Oberbürgermeister rät von EnBW ab: Stromkonzern zuckt zurück

Oberbürgermeister Boris Palmer rät in lästerlicher Weise von Energie Baden-Württemberg ab. Die EnBW-Leute drohen mit einem Prozess. Doch dann sagen sie den juristischen Streit plötzlich ab.

Zieht klein vor: Boris Palmer. Bild: dpa

Der Konzern Energie Baden-Württemberg EnBW hat eine Attacke gegen Tübingens grünen Oberbürgermeister Boris Palmer zurückgenommen. Erst am Mittwoch hatte das Unternehmen Palmer in einem anwaltlichen Schreiben vorgeworfen, zum Boykott von EnBW aufzurufen, und wollte ihn zwingen, den Bürgern nicht mehr die Stadtwerke Tübingen als Stromversorger zu empfehlen.
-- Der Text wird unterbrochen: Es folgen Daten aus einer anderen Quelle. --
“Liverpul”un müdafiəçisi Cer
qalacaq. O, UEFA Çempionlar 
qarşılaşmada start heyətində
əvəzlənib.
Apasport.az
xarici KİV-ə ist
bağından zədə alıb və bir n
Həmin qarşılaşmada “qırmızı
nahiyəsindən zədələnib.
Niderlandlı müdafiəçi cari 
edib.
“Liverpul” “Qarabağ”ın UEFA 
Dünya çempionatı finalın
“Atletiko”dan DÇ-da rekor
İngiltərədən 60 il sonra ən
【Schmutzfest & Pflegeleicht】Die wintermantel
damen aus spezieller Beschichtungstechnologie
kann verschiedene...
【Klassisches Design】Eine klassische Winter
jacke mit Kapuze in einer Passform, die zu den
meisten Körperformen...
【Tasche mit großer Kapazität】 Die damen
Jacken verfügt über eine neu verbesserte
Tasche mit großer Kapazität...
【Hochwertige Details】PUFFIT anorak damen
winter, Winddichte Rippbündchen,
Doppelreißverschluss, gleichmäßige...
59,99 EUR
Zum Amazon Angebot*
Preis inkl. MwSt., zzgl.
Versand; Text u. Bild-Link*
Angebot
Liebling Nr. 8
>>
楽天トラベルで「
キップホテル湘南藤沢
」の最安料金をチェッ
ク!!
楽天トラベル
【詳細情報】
Palmer schrieb daraufhin direkt an den Vorstandschef Hans-Peter Villis. In dem Brief verspricht er, künftig auf entsprechende Zeitungsanzeigen zu verzichten. Gleichwohl unterstreicht er darin die Vorzüge der Stadtwerke. Der taz sagte er, er werde weiter die Stadtwerke empfehlen und lasse sich nicht den Mund verbieten. "Wir gehen nicht vor Gericht", sagte ein EnBW-Sprecher. "Unser Ziel, einen fairen Wettbewerb einzufordern, ist erreicht." Villis habe von dem Vorgang nicht gewusst.
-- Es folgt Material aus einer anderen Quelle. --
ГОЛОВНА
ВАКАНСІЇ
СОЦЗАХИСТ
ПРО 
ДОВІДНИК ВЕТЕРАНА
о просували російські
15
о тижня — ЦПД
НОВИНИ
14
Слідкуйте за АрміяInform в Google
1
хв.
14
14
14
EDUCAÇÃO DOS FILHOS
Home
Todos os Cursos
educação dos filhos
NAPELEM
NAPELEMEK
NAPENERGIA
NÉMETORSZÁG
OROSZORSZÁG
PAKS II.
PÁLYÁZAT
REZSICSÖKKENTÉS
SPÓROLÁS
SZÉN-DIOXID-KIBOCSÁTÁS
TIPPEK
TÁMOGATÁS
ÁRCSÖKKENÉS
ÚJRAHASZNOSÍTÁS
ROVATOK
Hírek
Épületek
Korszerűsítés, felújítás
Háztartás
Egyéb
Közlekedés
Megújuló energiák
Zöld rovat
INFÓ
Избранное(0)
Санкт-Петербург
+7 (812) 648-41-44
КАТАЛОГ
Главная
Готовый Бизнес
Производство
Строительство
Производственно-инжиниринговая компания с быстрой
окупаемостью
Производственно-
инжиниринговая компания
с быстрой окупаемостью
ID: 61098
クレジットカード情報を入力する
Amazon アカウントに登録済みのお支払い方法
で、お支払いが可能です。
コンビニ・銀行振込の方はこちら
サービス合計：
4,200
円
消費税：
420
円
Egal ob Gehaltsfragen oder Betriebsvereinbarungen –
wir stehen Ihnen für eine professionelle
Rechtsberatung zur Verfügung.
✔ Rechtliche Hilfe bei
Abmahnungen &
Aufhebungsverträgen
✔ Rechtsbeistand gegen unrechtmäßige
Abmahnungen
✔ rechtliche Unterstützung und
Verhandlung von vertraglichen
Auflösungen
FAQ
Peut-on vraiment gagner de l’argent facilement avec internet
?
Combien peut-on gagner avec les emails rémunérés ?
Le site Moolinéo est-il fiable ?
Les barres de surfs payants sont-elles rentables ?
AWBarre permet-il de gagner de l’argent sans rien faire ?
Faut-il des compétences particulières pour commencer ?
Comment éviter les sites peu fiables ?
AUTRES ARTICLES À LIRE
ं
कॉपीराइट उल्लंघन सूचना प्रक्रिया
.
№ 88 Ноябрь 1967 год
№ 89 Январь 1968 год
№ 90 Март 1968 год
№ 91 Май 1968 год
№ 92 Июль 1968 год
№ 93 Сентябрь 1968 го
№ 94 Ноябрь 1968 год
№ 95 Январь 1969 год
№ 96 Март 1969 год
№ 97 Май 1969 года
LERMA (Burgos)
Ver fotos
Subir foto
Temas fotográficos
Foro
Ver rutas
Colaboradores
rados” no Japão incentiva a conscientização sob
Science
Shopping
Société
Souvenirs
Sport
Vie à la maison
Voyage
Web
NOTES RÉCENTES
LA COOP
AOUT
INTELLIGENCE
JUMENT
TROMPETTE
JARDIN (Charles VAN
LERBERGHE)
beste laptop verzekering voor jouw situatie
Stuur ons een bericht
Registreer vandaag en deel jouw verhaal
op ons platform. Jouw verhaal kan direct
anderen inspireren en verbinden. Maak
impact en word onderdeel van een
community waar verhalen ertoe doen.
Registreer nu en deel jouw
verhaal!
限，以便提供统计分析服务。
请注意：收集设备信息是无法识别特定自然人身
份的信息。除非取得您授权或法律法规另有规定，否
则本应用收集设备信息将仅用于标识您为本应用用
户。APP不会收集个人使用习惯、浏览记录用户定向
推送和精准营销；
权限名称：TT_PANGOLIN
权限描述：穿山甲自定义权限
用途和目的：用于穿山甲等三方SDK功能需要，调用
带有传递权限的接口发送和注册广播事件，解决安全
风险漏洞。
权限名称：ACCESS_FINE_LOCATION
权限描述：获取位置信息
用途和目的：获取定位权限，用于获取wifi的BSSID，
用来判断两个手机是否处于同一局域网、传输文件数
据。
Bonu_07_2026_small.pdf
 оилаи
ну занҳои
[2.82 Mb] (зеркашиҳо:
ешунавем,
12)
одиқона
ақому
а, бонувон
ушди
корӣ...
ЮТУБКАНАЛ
Hintergrund ist ein munterer Wettbewerb, der sich in letzter Zeit in der Stadt entwickelt hat. Bisher spielte EnBW dort kaum eine Rolle. 90 Prozent der Tübinger kaufen ihren Strom bei den Stadtwerken. Doch die warben EnBW kürzlich drei Umlandgemeinden ab: Waldenbuch, Ammerbuch und Dettenhausen lassen ihr Stromnetz jetzt von den Tübinger Stadtwerken betreiben. Nach Palmers Worten hat erstmals in Baden-Württemberg ein kommunaler Versorger außerhalb der Stadtgrenze EnBW ausgestochen.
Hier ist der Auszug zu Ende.